For those like me who didn’t get the joke: Systemd v256 Introduces run0: A Safer Alternative to sudo / linuxiac.com
I don’t know enough about IT security to understand this.
Does that mean that run0 puts programs in some form of sandbox? What’s the difference now to sudo?
Basically the way sudo and doas work is that they turn your current session into a privileged one, then run the command, then put your session back the way it was, this can cause security issues. The way run0 works is that it just asks systemd to do it for you, removing those security risks.
At least thats the way I understand it, im not an expert
Someone did a ELI3 explanation for this a couple days ago. The ELI5 explanation was more complicated so someone asked for ELI3 lol
Pouring a cup of juice is something an adult needs to be involved with.
sudo is when you ask for permission to pour your own cup of juice. You ask an adult, they give you the cup and the juice, and then you’re responsible for pouring it. If the adult isn’t paying attention they may leave the fridge open for you to go back for more juice or another beverage, but otherwise you’re limited to the amount of juice the adult has given you.
run0 is when the adult just gets you a cup of juice. You tell them what you want, they go and pour the juice, and just give you the cup with the juice in it. You never enter the kitchen, so you don’t have access to the fridge, just your cup of juice.
Basically, the SUID bit makes a program get the permissions of the owner when executed. If you set /bin/bash as SUID, suddenly every bash shell would be a root shell, kind of. Processes on Linux have a real user ID, an effective user ID, and also a saved user ID that can be used to temporarily drop privileges and gain them back again later.
So tools like sudo and doas use this mechanism to temporarily become root, then run checks to make sure you’re allowed to use sudo, then run your command. But that process is still in your user’s session and process group, and you’re still its real user ID. If anything goes wrong between sudo being root and checking permissions, that can lead to a root shell when you weren’t supposed to, and you have a root exploit. Sudo is entirely responsible for cleaning the environment before launching the child process so that it’s safe.

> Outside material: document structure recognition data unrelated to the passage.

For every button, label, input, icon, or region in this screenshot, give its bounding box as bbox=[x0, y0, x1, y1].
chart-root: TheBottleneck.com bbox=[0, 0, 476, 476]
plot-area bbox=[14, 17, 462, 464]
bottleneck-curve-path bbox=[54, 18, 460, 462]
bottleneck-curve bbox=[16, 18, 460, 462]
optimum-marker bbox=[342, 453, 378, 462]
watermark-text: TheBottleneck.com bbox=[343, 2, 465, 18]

Run0/systemd-run acts more like an API client. The client, running as your user, asks systemd to create a process and give you its inputs and outputs, which then creates it on your behalf on a clean process tree completely separate from your user session’s process tree and group. The client never ever gets permissions, never has to check for the permissions, it’s systemd that does over D-Bus through PolKit which are both isolated and unprivileged services. So there’s no dangerous code running anywhere to exploit to gain privileges. And it makes run0 very non-special and boring in the process, it really does practically nothing. Want to make your own in Python? You can, safely and quite easily. Any app can easily integrate sudo functionnality fairly safely, and it’ll even trigger the DE’s elevated permission prompt, which is a separate process so you can grant sudo access to an app without it being able to know about your password.
Run0 takes care of interpreting what you want to do, D-Bus passes the message around, PolKit adds its stamp of approval to it, systemd takes care of spawning of the process and only the spawning of the process. Every bit does its job in isolation from the others so it’s hard to exploit.

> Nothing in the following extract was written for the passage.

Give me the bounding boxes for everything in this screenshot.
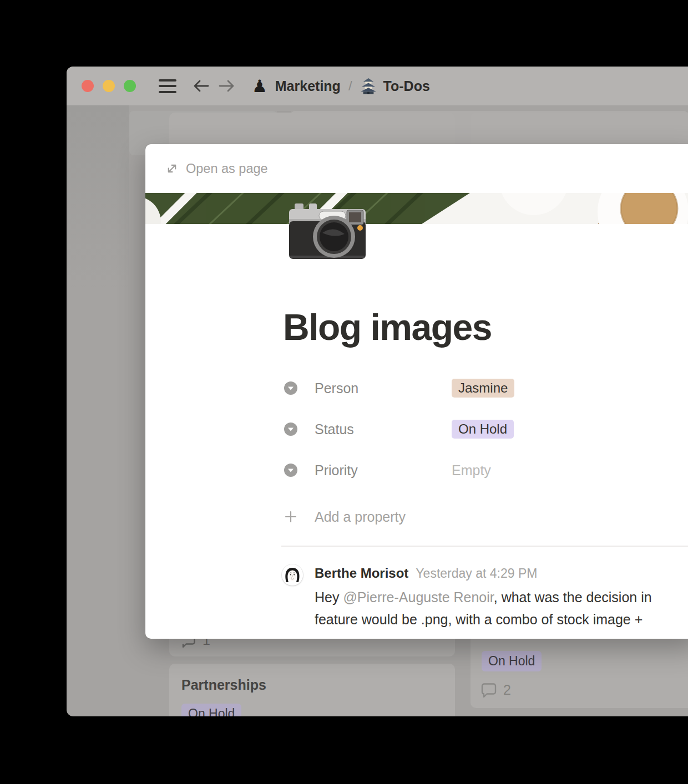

Sudo is a setuid binary, which means it executes with root permissions as a child of of the calling process. This technically works, but gives the untrusted process a lot of ways to mess with sudo and potentially exploit it for unauthorized access.
Run0 works by having a system service always running in the background as root. Running a command just sends a message to the already running seevice. This leaves a lot less room for exploits.
Sorry, but it’s also beyond my understanding. As far as I can understand, run0 doesn’t use a sandbox, but will better isolate the privileged processes from unprivileged ones when executing a command.
setuid binaries are scary, so I could see myself getting behind this.
I was thinking exactly this
Systemd specific, doesn’t run in any distro, thus, I probably won’t use it.
Tbh, I don’t think I can change the muscle memory. Even if run0 is forced on users as the new sudo, I’ll just use an alias or some shit.
Linux kids do not accept cookies.
Not from strangers anyway.
Kid is not in sudoers file. This incident will be reported.
Did we ever figure out who it gets reported to?
Damn… XKCD for this too?
If you’re not aware yet, there’s an xkcd for everything.
Login as root
Why does it rhyme with “shoot yourself in the foot”?
It definitely doesn’t rhyme
Not as robust as far as I can tell. It doesn’t seem to allow for the level of control and logging that sudo does
It’s made for peoples who only has 1 user account on their machine, like 80% of Linux users
I think most of Linux users are server admins
Well it’s not true, most of them use it as a daily os
Source? Most of the internet is powered by Linux
Not every sysadmin use Linux as a daily driver, otherwise there wouldn’t be 4% of Linux users and 96% of linux server
That’s what I’m saying. Most of Linux is servers.
Run0
PowerShell: right clicks and selects run as administrator, loses previous session
Why? Because GUI shell = session…
Today you can use an inline “RunAs” command such as "runas /user:Administrator “powershell.exe -executionpolicy bypass -command Set-Location "$PWD"; .\install.ps1”
Additionally, Sudo will soon be available in Win11.
That’s cultural appropriation.
One of my favorites.
This comic strip always weirded me out. It’s like the Veggie Tales of comic strips.
sudo git clone
sudo git out of my head
sudo
is a bloatsu -
for life.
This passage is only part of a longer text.